** Data shown follows **
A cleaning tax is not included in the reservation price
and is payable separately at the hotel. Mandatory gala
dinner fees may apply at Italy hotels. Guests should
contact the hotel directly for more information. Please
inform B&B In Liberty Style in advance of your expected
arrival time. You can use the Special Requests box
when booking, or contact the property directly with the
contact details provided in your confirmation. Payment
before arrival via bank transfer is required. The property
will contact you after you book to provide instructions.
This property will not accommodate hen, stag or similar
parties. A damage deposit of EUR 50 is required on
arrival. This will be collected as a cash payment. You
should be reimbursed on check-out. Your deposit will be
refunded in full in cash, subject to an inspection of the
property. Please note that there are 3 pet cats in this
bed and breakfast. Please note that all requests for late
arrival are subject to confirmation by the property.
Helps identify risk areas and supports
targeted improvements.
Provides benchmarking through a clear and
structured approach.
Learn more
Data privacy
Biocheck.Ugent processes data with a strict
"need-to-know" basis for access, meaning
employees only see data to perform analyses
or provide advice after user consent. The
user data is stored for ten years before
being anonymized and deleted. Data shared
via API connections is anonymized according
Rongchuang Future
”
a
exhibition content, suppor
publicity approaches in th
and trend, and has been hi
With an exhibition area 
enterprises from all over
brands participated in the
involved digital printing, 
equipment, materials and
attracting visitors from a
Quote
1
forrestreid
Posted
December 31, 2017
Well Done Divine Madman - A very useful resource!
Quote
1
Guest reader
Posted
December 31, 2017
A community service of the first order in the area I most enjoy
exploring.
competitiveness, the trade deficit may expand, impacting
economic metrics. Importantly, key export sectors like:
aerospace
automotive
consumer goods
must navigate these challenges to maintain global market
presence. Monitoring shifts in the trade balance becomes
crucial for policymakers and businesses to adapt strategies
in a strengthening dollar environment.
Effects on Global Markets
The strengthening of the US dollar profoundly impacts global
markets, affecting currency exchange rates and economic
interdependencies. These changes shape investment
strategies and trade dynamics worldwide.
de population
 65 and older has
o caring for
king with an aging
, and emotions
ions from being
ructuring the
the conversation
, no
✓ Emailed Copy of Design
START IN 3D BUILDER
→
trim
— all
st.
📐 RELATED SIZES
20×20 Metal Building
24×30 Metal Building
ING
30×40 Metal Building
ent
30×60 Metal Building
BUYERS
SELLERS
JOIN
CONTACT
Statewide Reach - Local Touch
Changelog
** End of Data shown **
| Work order |
Could you produce an exact copy of the whole listing?

| Finished exercise |
A cleaning tax is not included in the reservation price
and is payable separately at the hotel. Mandatory gala
dinner fees may apply at Italy hotels. Guests should
contact the hotel directly for more information. Please
inform B&B In Liberty Style in advance of your expected
arrival time. You can use the Special Requests box
when booking, or contact the property directly with the
contact details provided in your confirmation. Payment
before arrival via bank transfer is required. The property
will contact you after you book to provide instructions.
This property will not accommodate hen, stag or similar
parties. A damage deposit of EUR 50 is required on
arrival. This will be collected as a cash payment. You
should be reimbursed on check-out. Your deposit will be
refunded in full in cash, subject to an inspection of the
property. Please note that there are 3 pet cats in this
bed and breakfast. Please note that all requests for late
arrival are subject to confirmation by the property.
Helps identify risk areas and supports
targeted improvements.
Provides benchmarking through a clear and
structured approach.
Learn more
Data privacy
Biocheck.Ugent processes data with a strict
"need-to-know" basis for access, meaning
employees only see data to perform analyses
or provide advice after user consent. The
user data is stored for ten years before
being anonymized and deleted. Data shared
via API connections is anonymized according
Rongchuang Future
”
a
exhibition content, suppor
publicity approaches in th
and trend, and has been hi
With an exhibition area 
enterprises from all over
brands participated in the
involved digital printing, 
equipment, materials and
attracting visitors from a
Quote
1
forrestreid
Posted
December 31, 2017
Well Done Divine Madman - A very useful resource!
Quote
1
Guest reader
Posted
December 31, 2017
A community service of the first order in the area I most enjoy
exploring.
competitiveness, the trade deficit may expand, impacting
economic metrics. Importantly, key export sectors like:
aerospace
automotive
consumer goods
must navigate these challenges to maintain global market
presence. Monitoring shifts in the trade balance becomes
crucial for policymakers and businesses to adapt strategies
in a strengthening dollar environment.
Effects on Global Markets
The strengthening of the US dollar profoundly impacts global
markets, affecting currency exchange rates and economic
interdependencies. These changes shape investment
strategies and trade dynamics worldwide.
de population
 65 and older has
o caring for
king with an aging
, and emotions
ions from being
ructuring the
the conversation
, no
✓ Emailed Copy of Design
START IN 3D BUILDER
→
trim
— all
st.
📐 RELATED SIZES
20×20 Metal Building
24×30 Metal Building
ING
30×40 Metal Building
ent
30×60 Metal Building
BUYERS
SELLERS
JOIN
CONTACT
Statewide Reach - Local Touch
Changelog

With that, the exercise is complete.